I remember being quite impressed when first I understood how IIS handles host-names in such a way that a single server can have multiple websites, all on port 80, differentiated only by hostname. I’m sure other webservers such as Apache can do it as well but this was the first time that it actually hit me how ingenious that idea was.
The only absolute in tcp/ip originally was ip address. It was unique at its particular level which means, on the Internet, unique world wide. Like a world wide postal address I can be guarenteed that there isn’t another person out there with the external ip 202.139.111.225.
Hostnames are likewise unique. No-one else out there has the hostname http://www.transend.com.au. I know this, because its registered to Transend Pty Ltd. In fact, no-one out there has any address in the something.transend.com.au range.
Hostnames are great for people, because they are words and words are easy to remember.
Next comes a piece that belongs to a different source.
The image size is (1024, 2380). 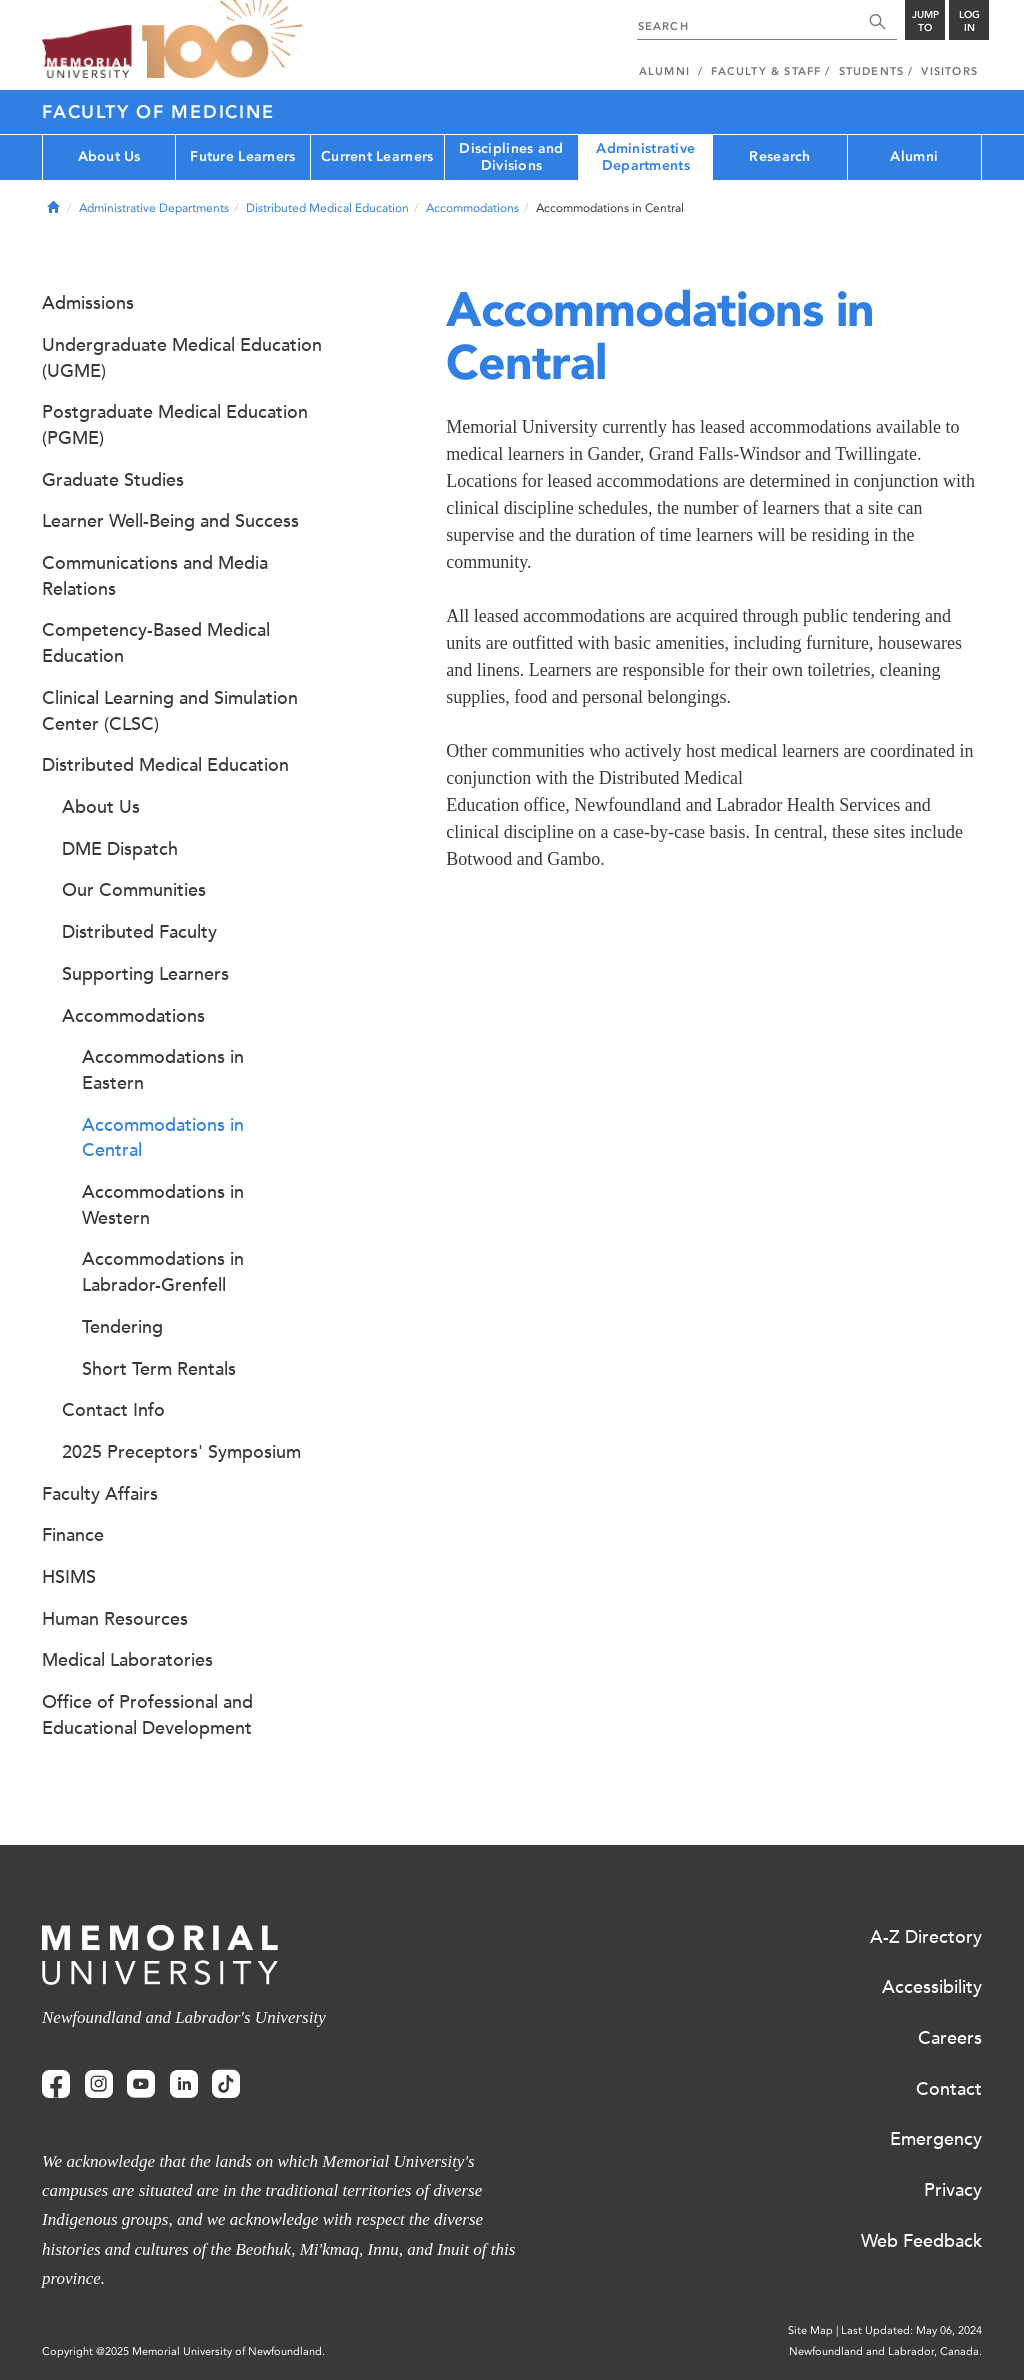 I want to click on Accommodations in Central, so click(x=163, y=1138).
Thats the original purpose behind them, to translate those numbers, which are great for computers, into something we can remember. It is possible to remember ip addresses, one network technician I knew could recite the ip address of every server he handled (and it was well over 50), but in general its easier for us to remember hostnames.
An obvious step from this is to be able to have multiple hostnames per ip address. The simply all lead to the same place. Not quite as obvious, to me at least, was to be able to differentiate between websites depending on which hostname was used. This is the equivilant of having two houses on the same physical location (impossible I know but bear with me) and the one you see is determined by the directions you followed to get there.
Even more accurately, it doesn’t even matter -how- you got there, the house you arrive at is different depending on the address you were given, even if the different addresses point to the same plot of land.
Technically this is accomplished by examining the headers of a request, comparing the hostname requested to a list of websites on the server and using that to determine which site they want to access.
Simple yeah? Well my question is this. Why can’t they do that for SSL?? SSL port is port 443 and, despite host headers, the server restricts you to only one port 443 site. It’s easy to say “change the port” but thats not simple in a corporate environment, full of hardware and software firewalls and access control lists.
Frankly, its a pain, and doesn’t seem to be a necessary one. Why this illogical choice Microsoft? You’ve shown you -can- give us the option, so you must have chosen not too. Why damn you why!!!!
Ahem.
The answer is probably because you can’t read an encrypted header. If each website has its own security key, then only a particular website can unlock messages intended for it… except that we dont know who they’re intended for until they’re unlocked.
Ah, tricky. What a pain in the proverbial.
This is also a primary cause of the “The process cannot access the file because it is being used by another process.” error, in which IIS refuses to start a disabled website. Generally it means either you havn’t set up host headers, and you’ve got two sites fighting over port 80, or you’ve tried to have multiple sites with SSL certificates and they’re both trying to use port 443.
The solution? Either change the ssl port so that they don’t conflict, only have one of them use SSL or create a supersite that contains the other two sites as application virtual directories. That way they can share a single certificate – though you lose the cool host-header that way.
Personally, i’ve set it up the latter way. I keep the host-header by having a non-secure website with that host header that simply redirects (via asp “Response.Redirect “http://woot.com” ) to the virtual directory. Seems a bit inelegant perhaps, but its working and it has gotten around the firewall port problem.
Oh, and wish me luck tonight. I’ve got an outage. It’s the 6/6/06 and the outage is at 6pm. Outage of the Beast!
Superstitious server admin’s standing by.